Scientists from Japan and Slovakia received the Ig Nobel prize for medicine after studying biological effects of intense kissing and discovering that a long kissing session can decrease skin allergies. Another award went to the team of physicists who established that most mammals, regardless of size, take about 21 seconds to urinate.
Researcher Michael L. Smith shared the physiology and entomology prize for letting honey bees sting him on 25 different parts of his body.

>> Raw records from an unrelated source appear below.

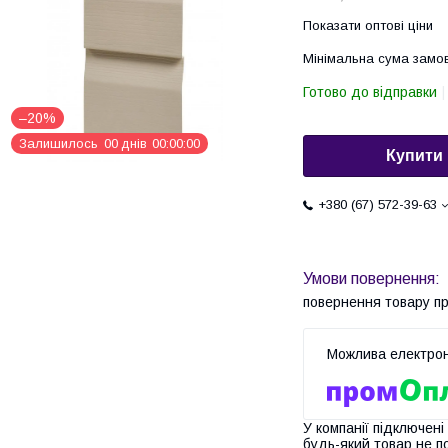
Показати оптові ціни
Мінімальна сума замов
Готово до відправки
–20%
Залишилось
0
0
днів
0
0
0
0
0
0
Купити
+380 (67) 572-39-63
повернення товару п
У компанії підключені
будь-який товар не п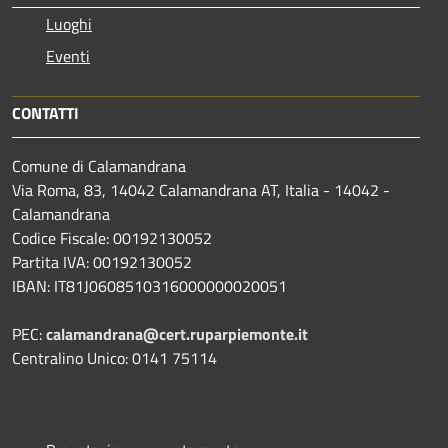
Luoghi
Eventi
CONTATTI
Comune di Calamandrana
Via Roma, 83, 14042 Calamandrana AT, Italia - 14042 -
Calamandrana
Codice Fiscale: 00192130052
Partita IVA: 00192130052
IBAN: IT81J0608510316000000020051
PEC:
calamandrana@cert.ruparpiemonte.it
Centralino Unico: 0141 75114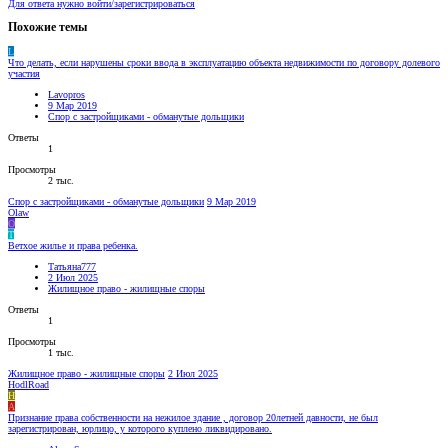
Для ответа нужно войти/зарегистрироваться
Похожие темы
L
Что делать, если нарушены сроки ввода в эксплуатацию объекта недвижимости по договору долевого
участия
Lavopros
9 Мар 2019
Спор с застройщиками - обманутые дольщики
Ответы
1
Просмотры
2 тыс.
Спор с застройщиками - обманутые дольщики
9 Мар 2019
Olaw
O
Т
Ветхое жилье и права ребенка.
Татьяна777
2 Июл 2025
Жилищное право - жилищные споры
Ответы
1
Просмотры
1 тыс.
Жилищное право - жилищные споры
2 Июл 2025
HodlRoad
H
A
Признание права собственности на нежилое здание , договор 20летней давности, не был
зарегистрирован, юрлицо, у которого куплено ликвидировано.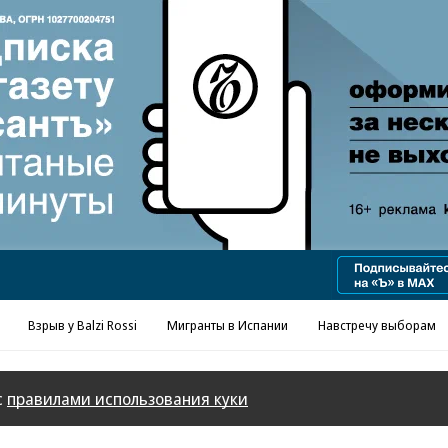
Реклама в «Ъ» www.kommersant.ru/ad
Взрыв у Balzi Rossi
Мигранты в Испании
Навстречу выборам
с
правилами использования куки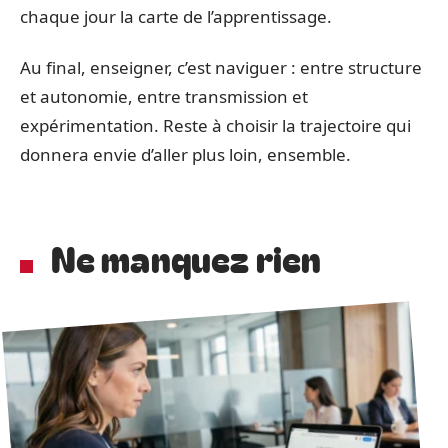
chaque jour la carte de l’apprentissage.
Au final, enseigner, c’est naviguer : entre structure
et autonomie, entre transmission et
expérimentation. Reste à choisir la trajectoire qui
donnera envie d’aller plus loin, ensemble.
Ne manquez rien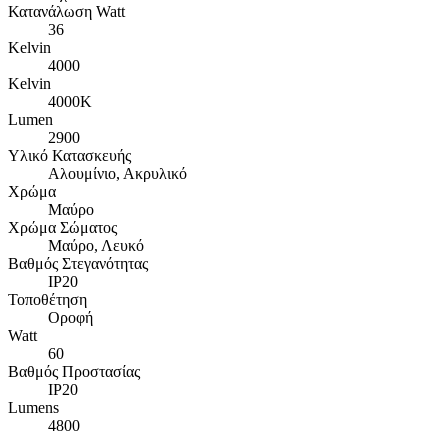
Κατανάλωση Watt
36
Kelvin
4000
Kelvin
4000Κ
Lumen
2900
Υλικό Κατασκευής
Αλουμίνιο, Ακρυλικό
Χρώμα
Μαύρο
Χρώμα Σώματος
Μαύρο, Λευκό
Βαθμός Στεγανότητας
IP20
Τοποθέτηση
Οροφή
Watt
60
Βαθμός Προστασίας
IP20
Lumens
4800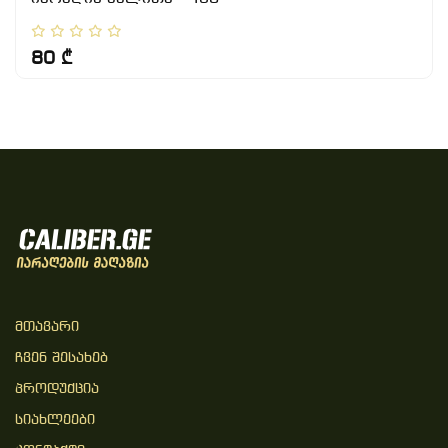
80 ₾
Მთავარი
Ჩვენ Შესახებ
Პროდუქცია
Სიახლეები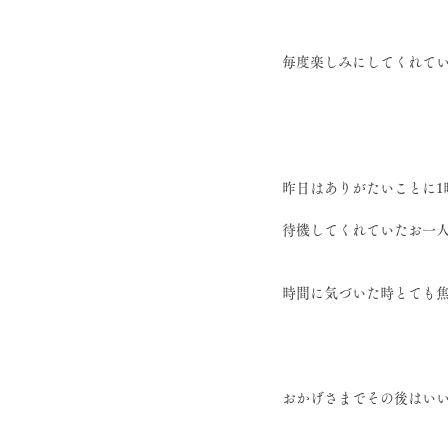
毎度楽しみにしてくれて
昨日はありがたいことに1
待機してくれていたお一
時間に気づいた時とても
おかげさまでその後はい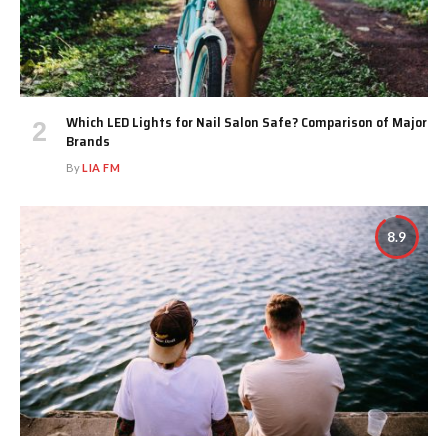
Which LED Lights for Nail Salon Safe? Comparison of Major
Brands
By
LIA FM
8.9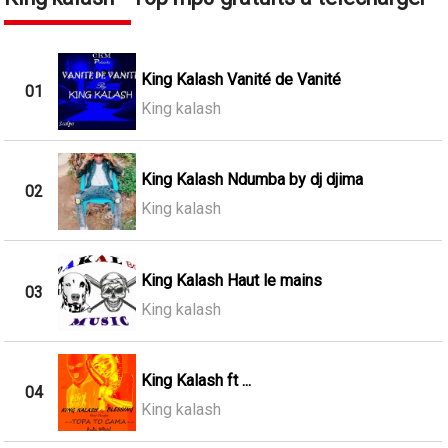
King Kalash Vanité de Vanité
01
King kalash
King Kalash Ndumba by dj djima
02
King kalash
King Kalash Haut le mains
03
King kalash
King Kalash ft ...
04
King kalash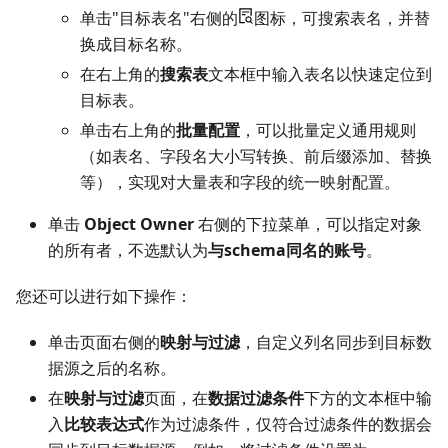
单击"目标表名"右侧的
图标，可搜索表名，并替
换成目标名称。
在右上角的
搜索表
文本框中输入表名以快速定位到
目标表。
单击右上角的
批量配置
，可以批量定义通用规则
（如表名、字段名大小写转换、前后缀添加、替换
等），实现对大量表和字段的统一映射配置。
单击
Object Owner
右侧的下拉菜单，可以指定对象
的所有者，不选默认为
与schema同名的账号
。
您还可以进行如下操作：
单击页面右侧的
映射与过滤
，自定义列名同步到目标数
据源之后的名称。
在
映射与过滤
页面，在
数据过滤条件
下方的文本框中输
入
比较表达式
作为过滤条件，仅符合过滤条件的数据会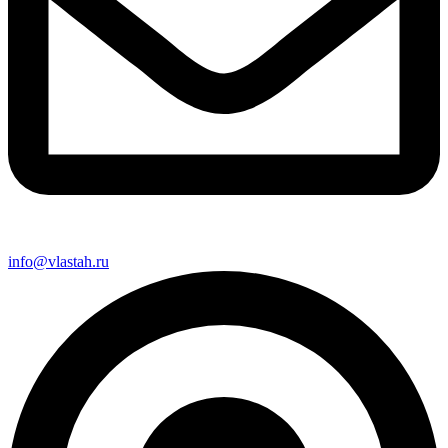
info@vlastah.ru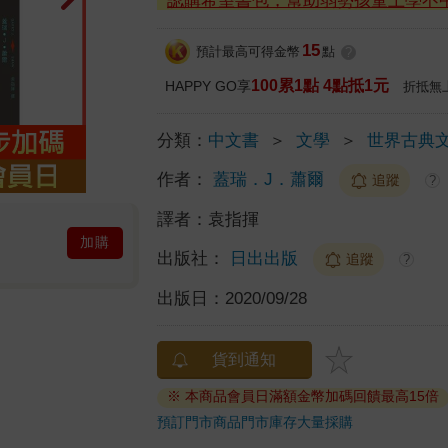
認購希望書包，幫助弱勢孩童上學不
15
預計最高可得金幣
點
?
100累1點 4點抵1元
HAPPY GO享
折抵無
分類：
中文書
＞
文學
＞
世界古典
作者：
蓋瑞．J．蕭爾
追蹤
?
譯者：
袁指揮
加購
出版社：
日出出版
追蹤
?
出版日：
2020/09/28
貨到通知
※ 本商品會員日滿額金幣加碼回饋最高15倍
預訂門市商品
門市庫存
大量採購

His conclusion: the worst parts to get stung are the nostril, the upper lip and the penis.
"A sting to the nostril is so painful it's like a whole body experience," he said.
Do the dinosaur
Mark Dingemanse and two colleagues at the Max Planck Institute for Psycholinguistics in Nijmegen, the Netherlands, took the laurels in the area of literature, discovering that the word "huh" appears to exist in every language of the world.
"A system for fixing misunderstandings is clearly a crucial part of language," Dingemanse said. "'Huh?' is one element of this system: It's the basic error signal people fall back on if all else fails."
Another team earned the prize for biology by attaching a weighted stick to a chicken to study dinosaur movement, while the diagnostic medicine award went to researchers who showed that acute appendicitis can be diagnosed by how much pain a patient feels when driven over speed bumps.
Top scientists taking part
In the presence of more than 1,000 guests, the organizers from the Annals of Improbable Research magazine awarded a total of 10 of the spoof prizes, in areas varying from literature to management.
The prizes at the 25th annual ceremony were handed out by the real Nobel Prize winners, and the Harvard meet included a three-act mini opera about a competition among the various species to determine which is the best.
The laureates of the Ig Nobel also receive a cash reward - a Zimbabwean 10 trillion dollar bill, which is worth a couple of US dollars.